Il est assez difficile de se faire une idée de ce que l’on appelle culture. Il en est qui parlent de culture de masse ou de culture d’élite ; d’autres parlent de culture religieuse ou mathématique, de culture médicale ou artistique, de culture générale ou de culture historique. On pourrait dire ici quand dans cette extrême variété de choses qui peuvent être dites cultures il n’est en réalité question que de savoirs particuliers, voire d’éruditions singulières, et de leur application à une certaine analyse de la réalité. La culture ne serait alors que ce qui peut s’énoncer, se réciter, voire s ‘appliquer littéralement à quelque objet d’intérêt immédiat. Dès lors un singe, un perroquet ou un robot pourraient être dit cultivés. De fait, il est bien des hommes ou des femmes sachant que beaucoup en quelques matières et qui ne valent guère mieux. Ici se pose un problème critique aux sens étymologique du terme.

Édouard Herriot disait de la culture quelle est ce qui reste quand on a tout oublié. L'affirmation est joliment paradoxale, mais point fausse pour autant. Elle demande simplement d'être éclairée. La culture telle qu'elle transparaît au travers des façon d'être, des gestes et des mots, des sentiments et des réflexions appartient à l’inconscient, tel que l’a conçu Freud ; marquant chaque démarche en tout instant, Elle est souvent masquée, n’apparaissant que de façon incidente en sa réalité, révèle bien souvent par une démarche involontaire qui pourrait n’être qu'un acte manqué, mot, locution, référence renvoyant bien au de la du sujet traité. La culture n’est pas dans le savoir présent ni dans l’érudition manifeste. En ce sens elle est bien ce qui reste quand on a tout oublié, peut-être même surtout sur ce qu'il a pu oublier et qui demeure néanmoins, enfoui comme le germe d'une plante, mais capable de surgir de façon souvent inattendue. Ceci n’est jamais que l’histoire du lapsus qui ne doit sa célébrité qu’à son caractère parfois malencontreux. On pourrait dire, quitte à heurter, que la culture est évidente, n’est que l'expression d’un incessant lapsus, dans lequel au travers elle, se manifeste, de façon plus ou moins satisfaisante, l'inconscient de celui qui s'exprime. L’inconscient est le lieu de l'oublier, qui n'est jamais annulé, mais alors n'empêche pas de vivre. La culture pourrait être ce qui restent en l'inconscient de ce savoir et de cette érudition, sur lesquelles on en juge souvent, savoir et érudition, qui ayant été en leurs éléments profondément investis, marquent de ce fait actes et pensées de la personne, leur forme et leur développement.

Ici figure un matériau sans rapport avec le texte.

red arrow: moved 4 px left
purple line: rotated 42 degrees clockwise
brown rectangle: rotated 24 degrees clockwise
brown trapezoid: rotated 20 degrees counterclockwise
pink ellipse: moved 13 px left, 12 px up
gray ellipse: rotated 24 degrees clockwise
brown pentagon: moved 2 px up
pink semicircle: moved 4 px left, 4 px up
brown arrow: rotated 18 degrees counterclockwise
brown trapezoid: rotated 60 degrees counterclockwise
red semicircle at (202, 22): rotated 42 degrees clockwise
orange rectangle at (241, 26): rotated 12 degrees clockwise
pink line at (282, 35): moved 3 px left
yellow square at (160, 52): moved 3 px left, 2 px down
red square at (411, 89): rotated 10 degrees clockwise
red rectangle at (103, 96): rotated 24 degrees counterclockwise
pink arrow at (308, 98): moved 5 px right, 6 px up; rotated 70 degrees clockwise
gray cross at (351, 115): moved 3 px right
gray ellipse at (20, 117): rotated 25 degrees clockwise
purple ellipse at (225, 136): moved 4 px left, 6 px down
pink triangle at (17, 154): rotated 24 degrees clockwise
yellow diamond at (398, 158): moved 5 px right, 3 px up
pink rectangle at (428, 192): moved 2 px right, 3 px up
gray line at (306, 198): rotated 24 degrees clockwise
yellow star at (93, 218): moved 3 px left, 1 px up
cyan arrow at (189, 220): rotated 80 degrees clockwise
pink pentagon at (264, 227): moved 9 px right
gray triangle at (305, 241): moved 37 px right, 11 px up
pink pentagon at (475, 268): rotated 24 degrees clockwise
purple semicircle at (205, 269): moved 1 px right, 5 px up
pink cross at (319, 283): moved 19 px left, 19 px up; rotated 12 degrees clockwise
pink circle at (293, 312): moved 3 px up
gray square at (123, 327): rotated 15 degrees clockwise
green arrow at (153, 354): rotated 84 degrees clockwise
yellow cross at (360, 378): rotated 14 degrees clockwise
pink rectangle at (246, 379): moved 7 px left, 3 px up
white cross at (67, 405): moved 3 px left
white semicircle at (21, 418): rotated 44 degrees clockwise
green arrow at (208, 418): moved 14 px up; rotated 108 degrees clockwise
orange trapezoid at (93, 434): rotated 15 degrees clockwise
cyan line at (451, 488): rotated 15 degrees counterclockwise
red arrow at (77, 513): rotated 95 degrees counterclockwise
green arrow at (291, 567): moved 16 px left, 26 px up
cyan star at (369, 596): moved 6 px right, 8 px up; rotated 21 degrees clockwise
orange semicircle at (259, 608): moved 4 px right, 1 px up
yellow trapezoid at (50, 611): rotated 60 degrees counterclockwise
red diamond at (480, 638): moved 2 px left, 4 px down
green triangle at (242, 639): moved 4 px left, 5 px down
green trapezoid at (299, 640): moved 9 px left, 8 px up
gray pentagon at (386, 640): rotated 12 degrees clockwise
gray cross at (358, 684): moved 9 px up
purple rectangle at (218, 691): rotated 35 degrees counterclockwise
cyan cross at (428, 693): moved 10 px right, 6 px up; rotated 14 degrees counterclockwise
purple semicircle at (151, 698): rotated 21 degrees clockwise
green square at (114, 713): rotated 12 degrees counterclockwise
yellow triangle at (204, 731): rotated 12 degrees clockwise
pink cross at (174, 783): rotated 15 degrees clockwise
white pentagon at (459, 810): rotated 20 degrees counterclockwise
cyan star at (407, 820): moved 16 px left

Dès lors qu'on admet qu'elle appartient à l’ordre de l'inconscient, il faut admettre qu'elle obéit aux lois immuables de cet ordre. En l'inconscient se joignent ce qui est vécu, ce qui est imaginé, ce qui est dit, et ce qui est retiré de ce dit et de ce qui en est représenté. Le dit est inséparable de l'imaginaire ou du symbolique en ce qui les rend intelligibles. L'inconscient ne s'entend qu'au travers de ce dit quitte a se que secondairement valeurs de dire puisse être données à certains gestes ou certaines démarches. Ainsi la culture comme l'inconscient est d'un certain langage, de ses tournures, de ses métaphores, de ses métonymies, et surtout de l'autre qui a donné tout ce langage, fondement de l'inconscient, fondements donc de la culture.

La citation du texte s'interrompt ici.